Here was the gallery, a hallway branching off into a couple of different rooms. Nobody was standing guard or charging admission, so he walked on in and found himself face-to-face with a poster, a black-and-white photograph of a long, dark hillside, a slice of sky above it, and a single tree silhouetted against the sky. Only when you looked closely at the tree did you see it was really part of a painted
backdrop, a billboard maybe.
On the poster:
NATIVE LAND:
PHOTOGRAPHS BY ELTON POTTER
December 2–January 31
Allen B. Drinkwater Gallery
Chip made a circuit of the room, stopping in front of each picture. All black and whites. Some of them were landscapes, out west by the look of them, canyons, highways edged with scrub, mountains reflected upside down in a long trough of rainwater. All of it with a sense of being borderless, stretching out to empty space. Other pictures were cityscapes: windows, wires, traffic, signs, a solitary man crossing a street. A shot of a kid who reminded Chip of a young Elton, waiting at a bus stop, his round face sullen with loneliness.

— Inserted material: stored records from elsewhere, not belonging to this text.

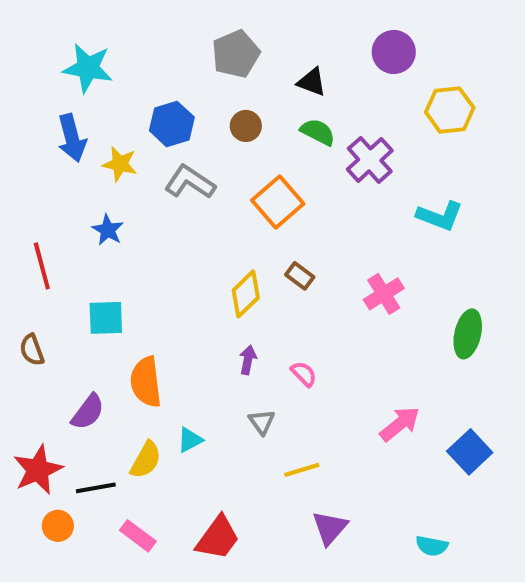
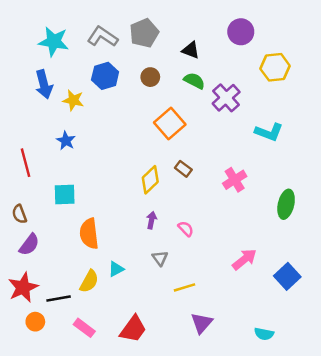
gray L-shape: (190, 182) -> (103, 37), moved
purple semicircle: (88, 412) -> (29, 245), moved

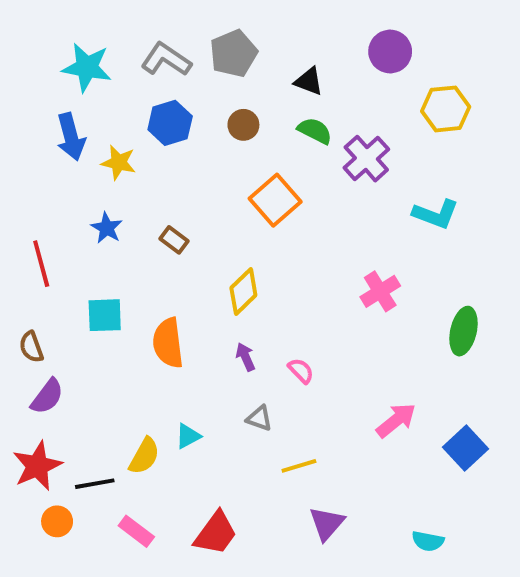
brown rectangle: (183, 169) -> (174, 240), moved
purple arrow: (151, 220) -> (245, 357), turned -35
orange semicircle: (89, 234) -> (168, 343), moved
gray triangle: (160, 258) -> (259, 418), turned -35

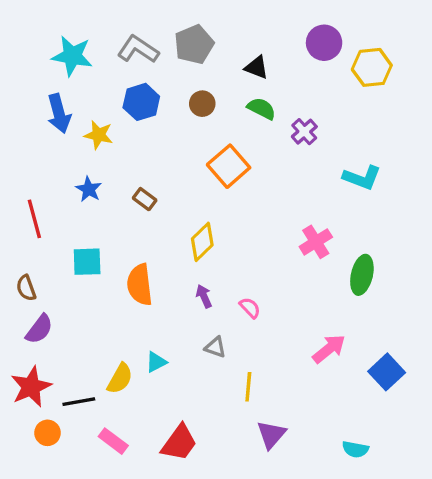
yellow hexagon: (446, 109) -> (372, 67), moved
purple cross: (366, 159) -> (304, 132), size x0.7
green ellipse: (463, 331) -> (362, 275), moved
yellow line: (299, 466) -> (248, 387), turned -68

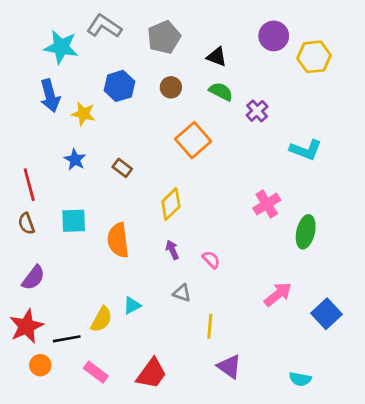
gray L-shape: (138, 49) -> (104, 26), moved
brown semicircle: (26, 288) -> (26, 223), moved
purple triangle: (271, 434) -> (229, 367), turned -36

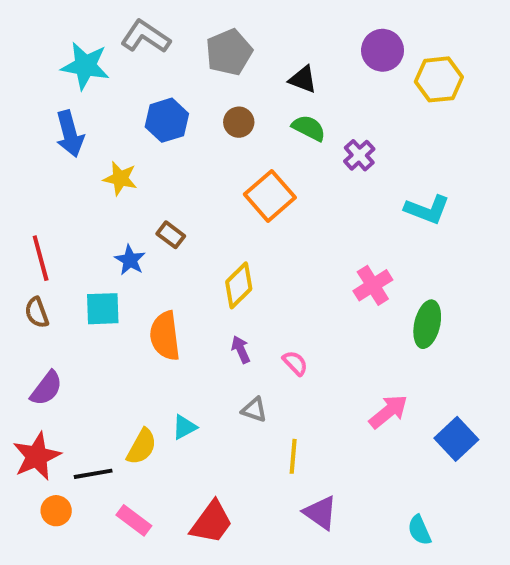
yellow star: (83, 114) -> (120, 178), moved
blue star: (75, 160) -> (130, 260), moved
cyan semicircle: (300, 379) -> (419, 530), turned 55

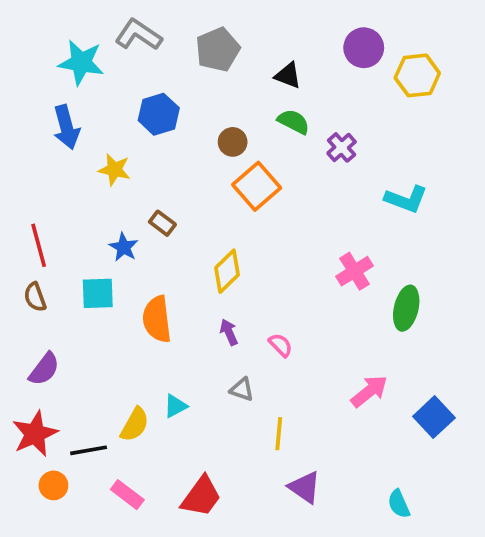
brown circle: (239, 122) -> (233, 142), moved

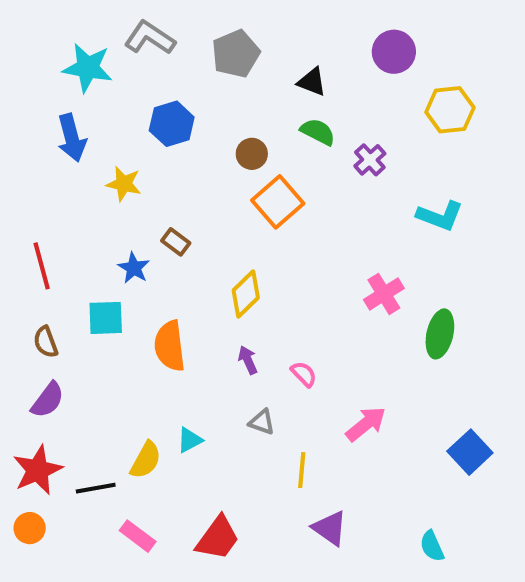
yellow hexagon: (417, 75) -> (450, 110), moved
brown semicircle: (35, 297) -> (46, 342), moved
pink arrow: (369, 391) -> (366, 424), moved
orange circle: (53, 485) -> (30, 528), moved

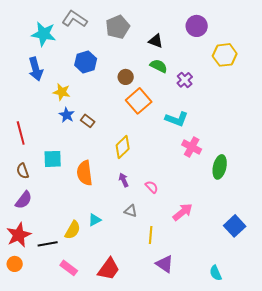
cyan L-shape: (440, 216) -> (177, 119), moved
blue star: (134, 268) -> (67, 115), moved
pink cross: (384, 294) -> (192, 147), turned -30

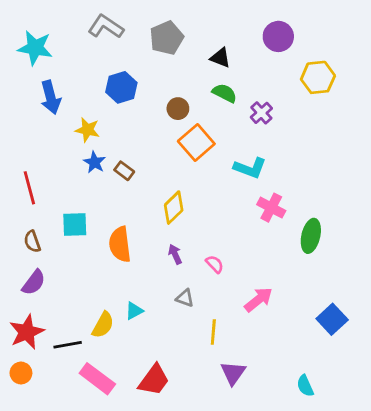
cyan star: (44, 34) -> (35, 48), moved
purple triangle: (165, 264) -> (233, 373), turned 30
pink rectangle: (69, 268) -> (97, 379), size x1.4

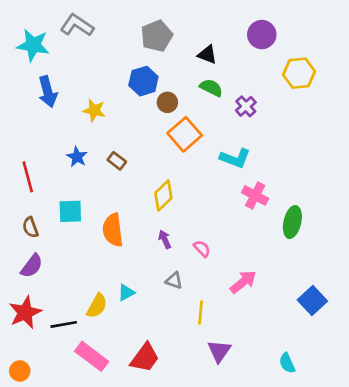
gray L-shape: (106, 27) -> (77, 25), moved
blue hexagon: (121, 87) -> (143, 81), moved
yellow star: (87, 130) -> (94, 110), moved
blue star: (94, 162) -> (77, 157), moved
orange circle: (21, 373) -> (20, 371), moved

On a table near the gallery entrance was a stack of flyers, and he picked one up. They went along with the show. There was a list of different exhibitions and talks and other art stuff that Elton had been up to. It looked like he’d kept busy. There was a picture of him and Chip studied it for a time.

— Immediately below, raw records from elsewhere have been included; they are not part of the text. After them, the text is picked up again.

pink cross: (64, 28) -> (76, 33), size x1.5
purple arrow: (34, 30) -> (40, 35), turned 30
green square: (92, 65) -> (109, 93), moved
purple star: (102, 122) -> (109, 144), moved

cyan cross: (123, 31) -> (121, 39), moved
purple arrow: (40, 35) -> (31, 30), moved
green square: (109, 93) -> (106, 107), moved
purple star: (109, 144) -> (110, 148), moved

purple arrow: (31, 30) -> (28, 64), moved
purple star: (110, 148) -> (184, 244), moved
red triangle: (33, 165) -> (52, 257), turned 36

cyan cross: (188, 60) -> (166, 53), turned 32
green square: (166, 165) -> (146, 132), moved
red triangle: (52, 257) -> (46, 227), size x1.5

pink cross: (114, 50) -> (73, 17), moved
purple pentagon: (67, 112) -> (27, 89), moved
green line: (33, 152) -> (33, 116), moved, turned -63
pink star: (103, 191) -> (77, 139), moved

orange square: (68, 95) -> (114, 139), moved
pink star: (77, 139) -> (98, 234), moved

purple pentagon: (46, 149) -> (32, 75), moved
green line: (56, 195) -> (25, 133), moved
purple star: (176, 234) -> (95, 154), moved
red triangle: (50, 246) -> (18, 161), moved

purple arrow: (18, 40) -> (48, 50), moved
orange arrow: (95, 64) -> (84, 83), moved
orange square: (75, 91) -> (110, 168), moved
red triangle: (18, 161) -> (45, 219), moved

Then there was something called Artist Statement:
When people learn that I’m a Native American, they often have certain expectations of me and of my work and life. I find it necessary to explain to them that I don’t know how to track a wolf or catch a salmon with my bare hands. I don’t have a totem animal or a medicine pouch. I grew up with bits and pieces of my own history coming at me sideways, filtered through television and movies and cartoons, Chapter One in American Studies, a story that was supposed to be over by now. I never felt like a “real” Indian, even though I could trace my lineage back through three Northwest tribes who had lived on the same land a thousand years before Columbus.
Tribes. It all came back to that, one way or another. He read on.
I think I started taking pictures because I didn’t (and still don’t) have the right words to express the unease of a life lived outside of categories, boundaries, and ready-made narratives. My photographs are informed by a sense of loss, myself made strange to myself, and a country that too often has seemed to belong to everybody except me.